- What you should do:
Exclude the pictures and reproduce exactly the lines that run from the one holding "Describe the element" to the end of the entries below.

Records from a data source:
'''
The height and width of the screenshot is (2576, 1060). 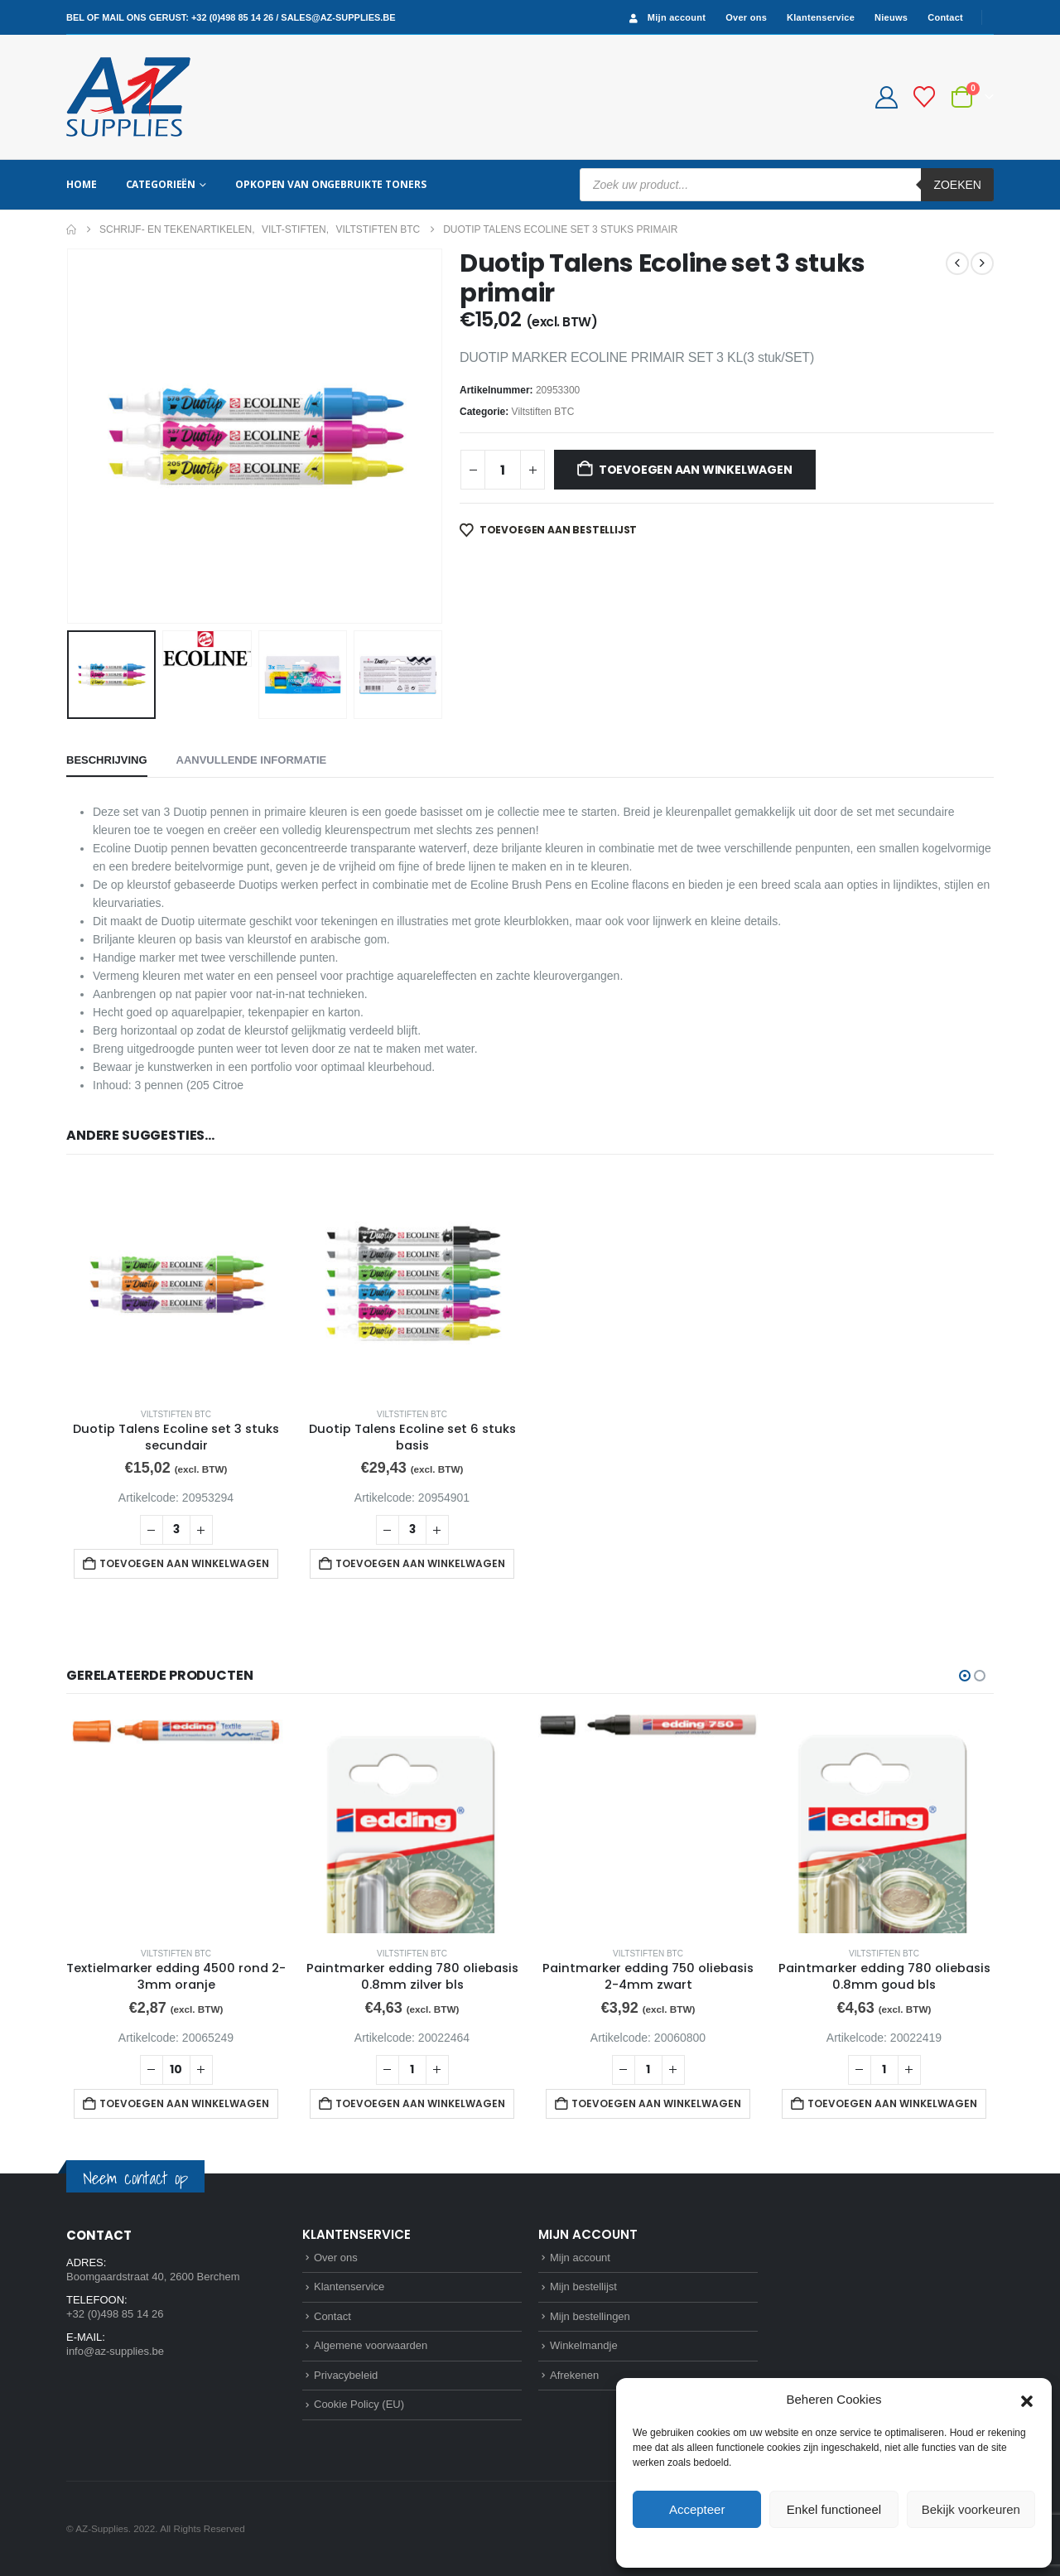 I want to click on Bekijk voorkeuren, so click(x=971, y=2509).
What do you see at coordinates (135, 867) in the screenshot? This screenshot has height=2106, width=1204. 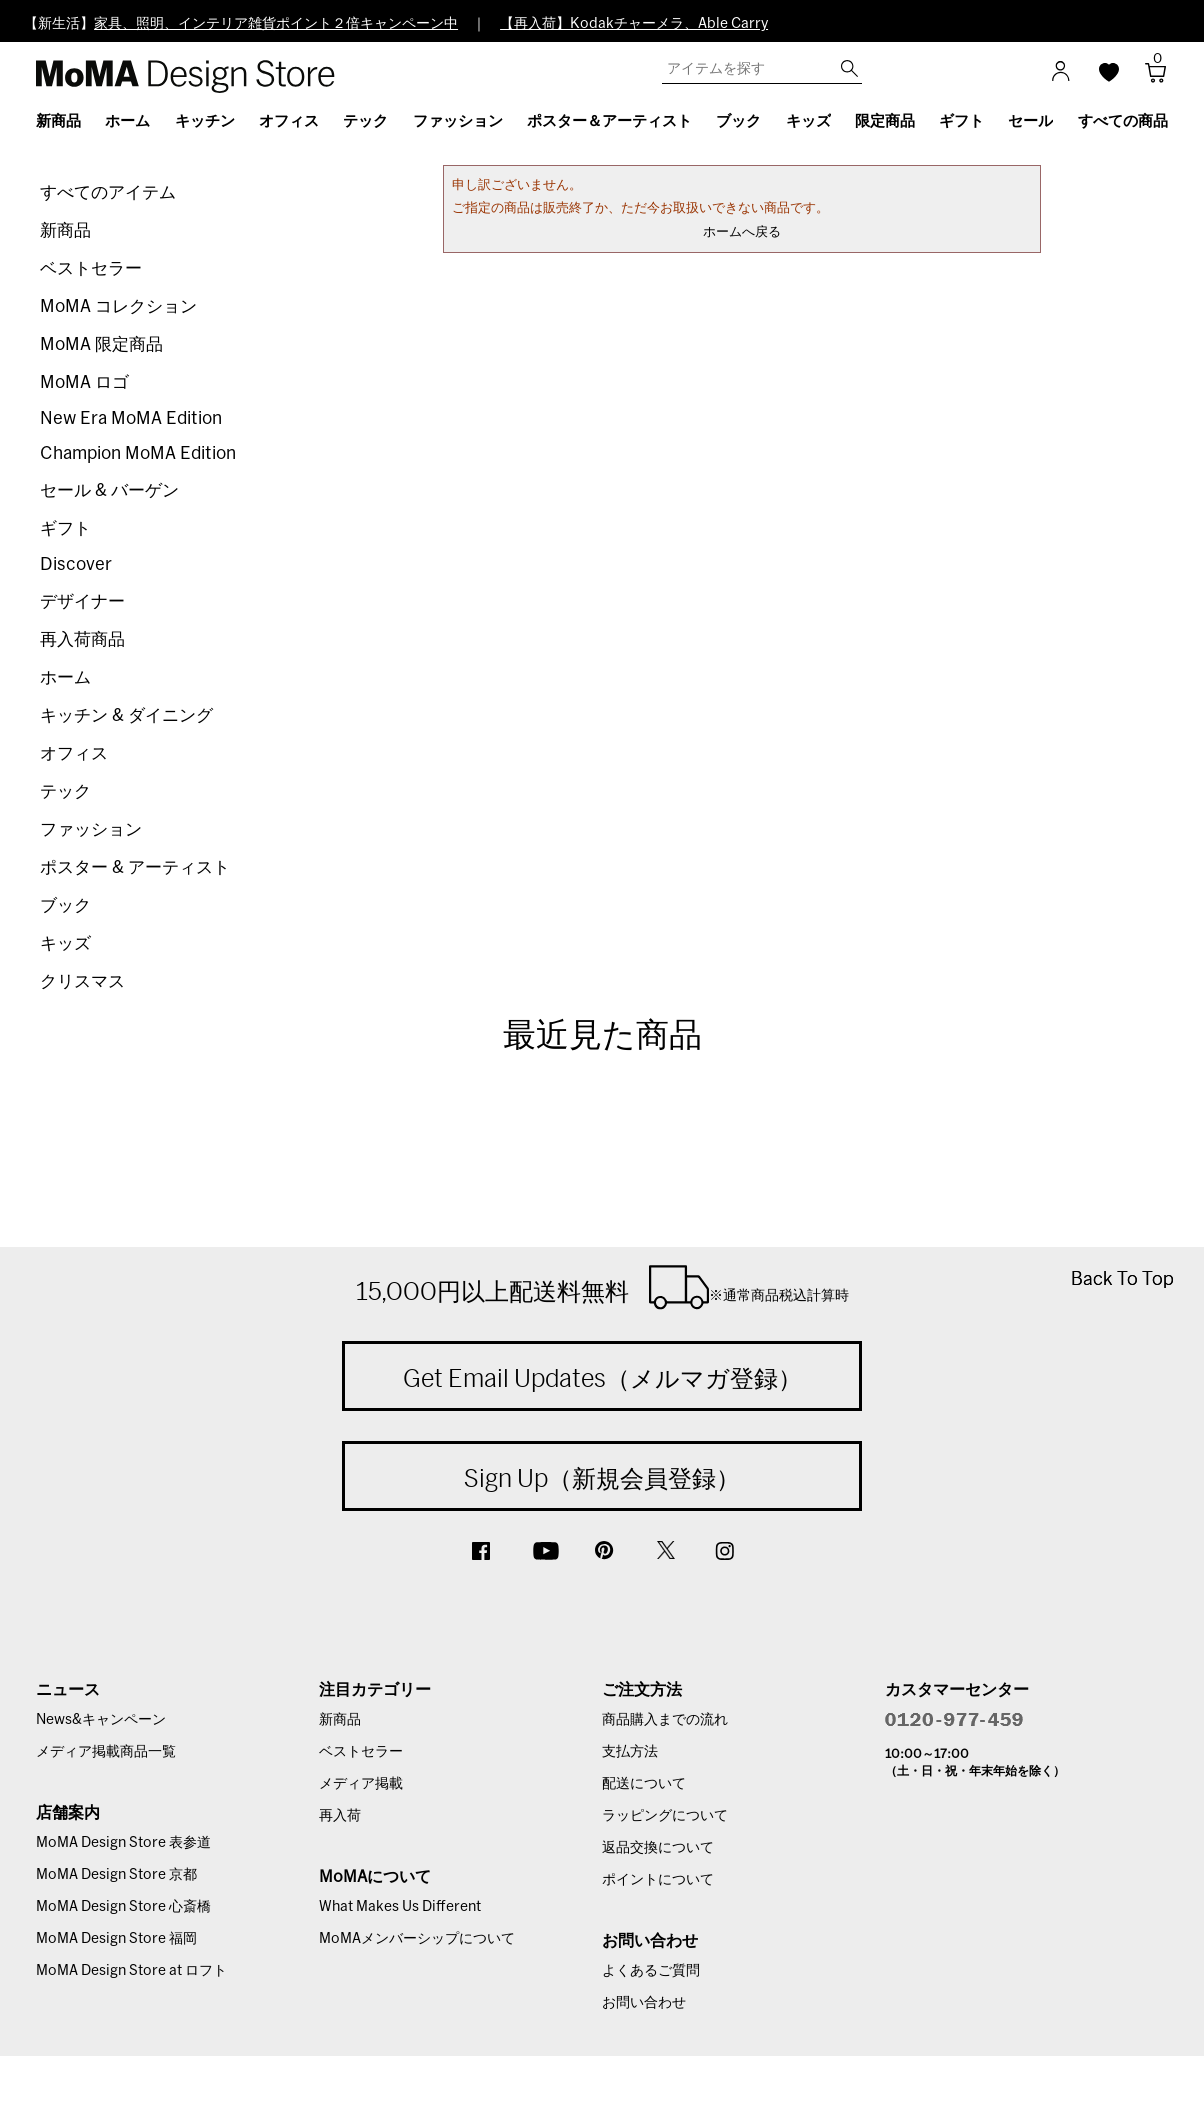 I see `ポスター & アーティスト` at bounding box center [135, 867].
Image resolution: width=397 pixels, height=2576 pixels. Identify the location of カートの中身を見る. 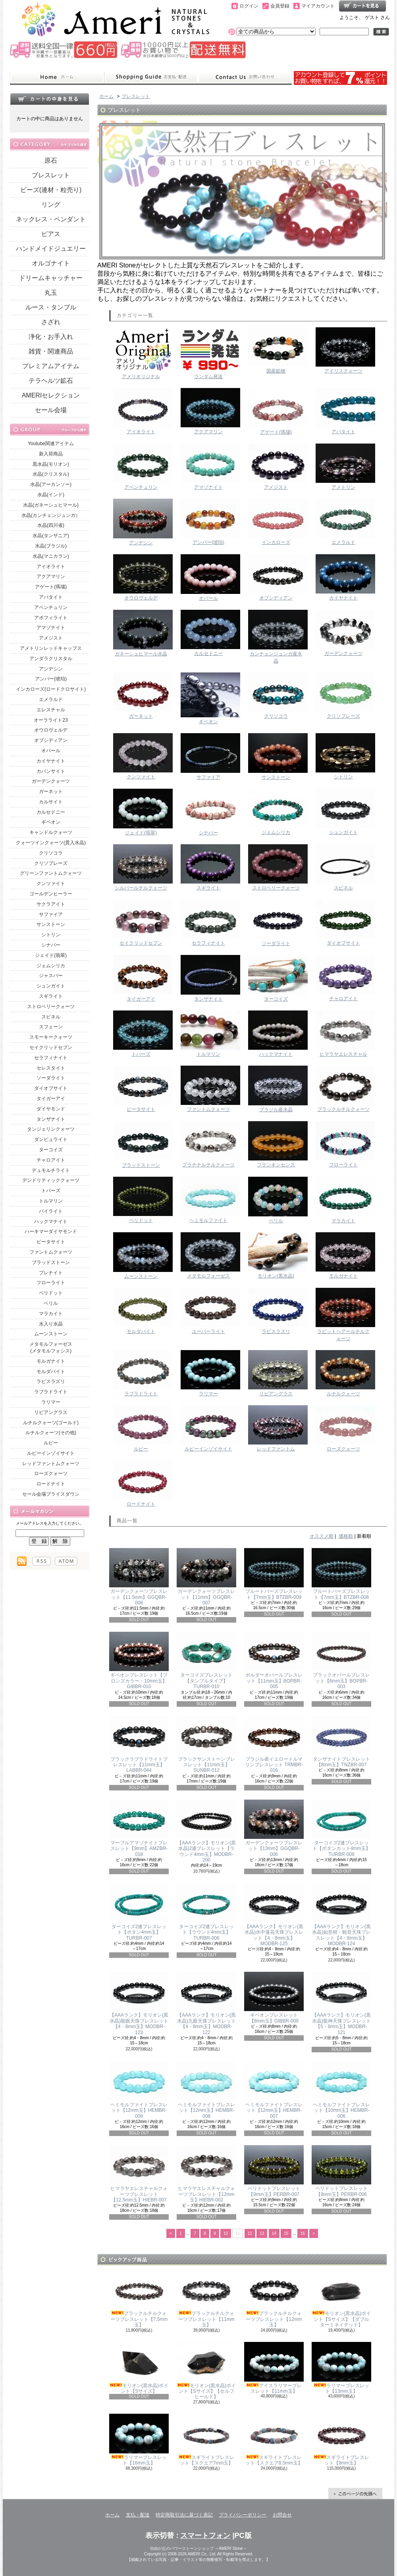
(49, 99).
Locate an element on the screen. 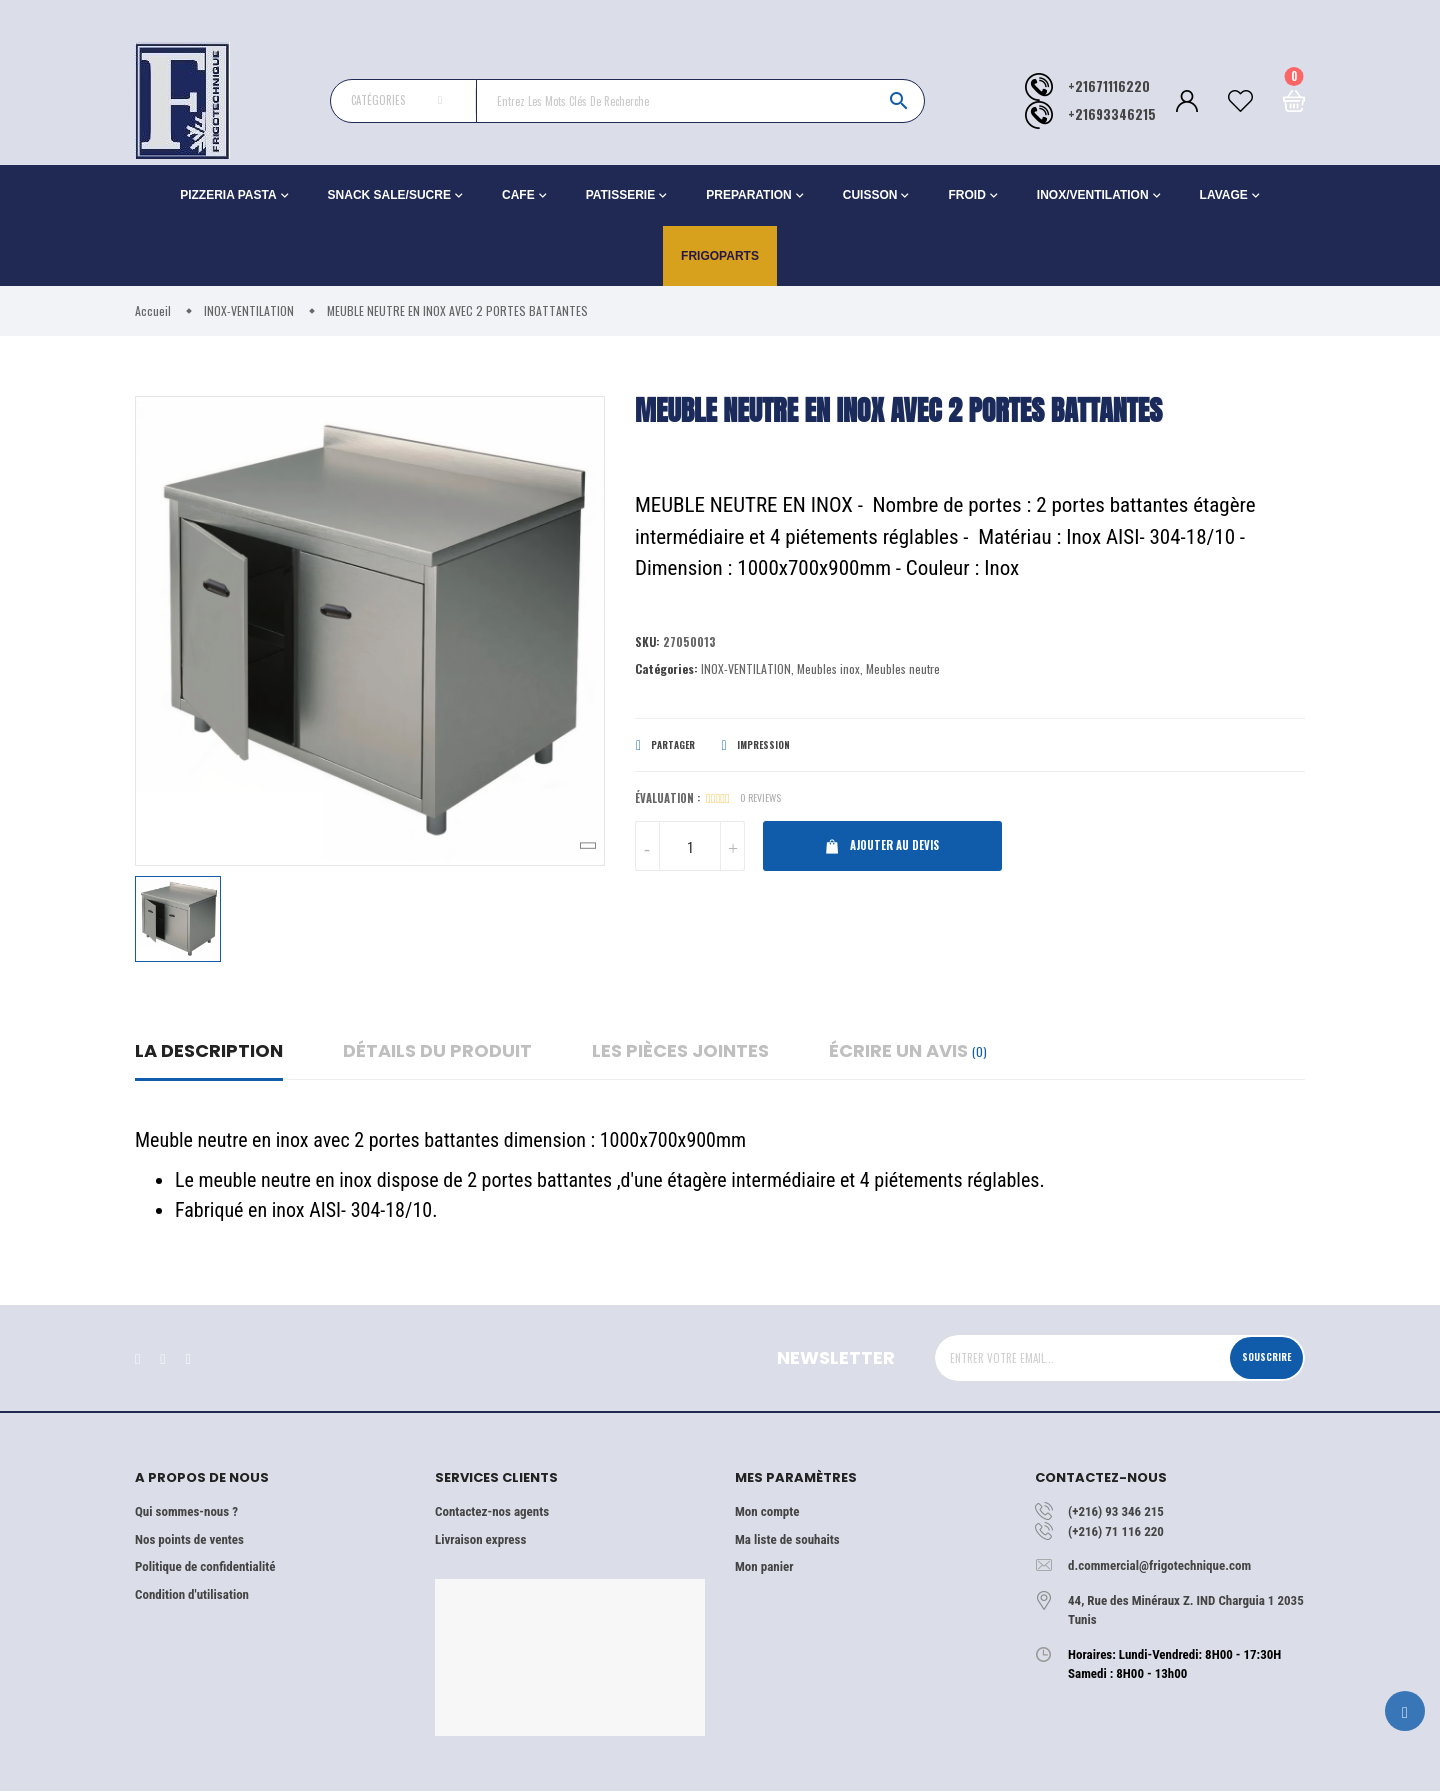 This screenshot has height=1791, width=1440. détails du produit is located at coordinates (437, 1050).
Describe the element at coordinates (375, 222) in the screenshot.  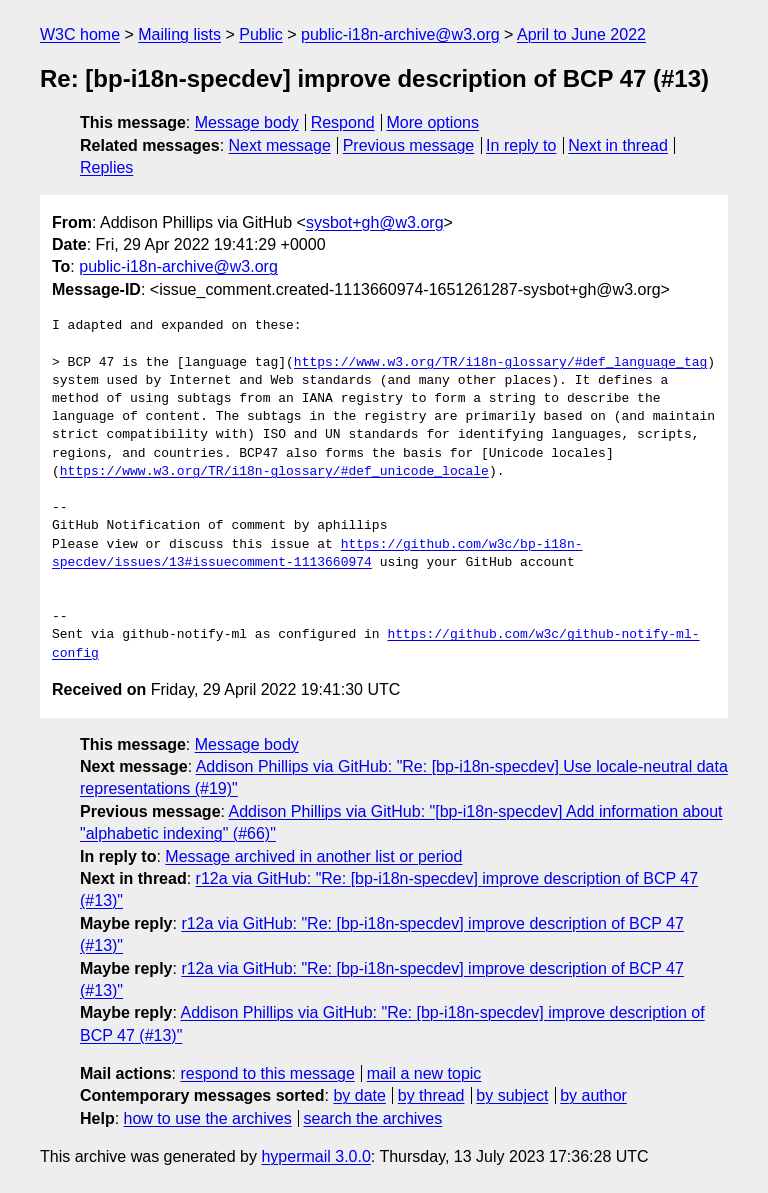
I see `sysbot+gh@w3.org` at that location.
'''
- Task output:
Describe the element at coordinates (375, 222) in the screenshot.  
I see `sysbot+gh@w3.org` at that location.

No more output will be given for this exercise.